## Records from a data source
..............................

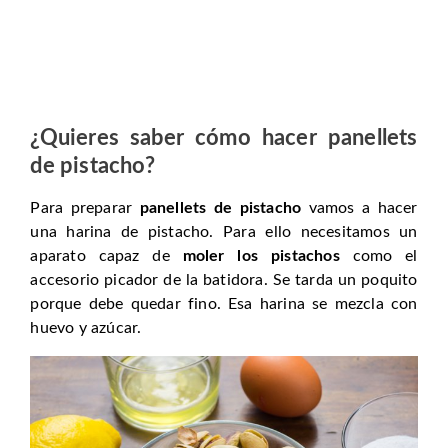
¿Quieres saber cómo hacer panellets
de pistacho?
Para preparar
panellets de pistacho
vamos a hacer
una harina de pistacho. Para ello necesitamos un
aparato capaz de
moler los pistachos
como el
accesorio picador de la batidora. Se tarda un poquito
porque debe quedar fino. Esa harina se mezcla con
huevo y azúcar.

..............................

Above are some records; copy each line there that contains "panellets".

## ANSWER FOR THE TASK
¿Quieres saber cómo hacer panellets
panellets de pistacho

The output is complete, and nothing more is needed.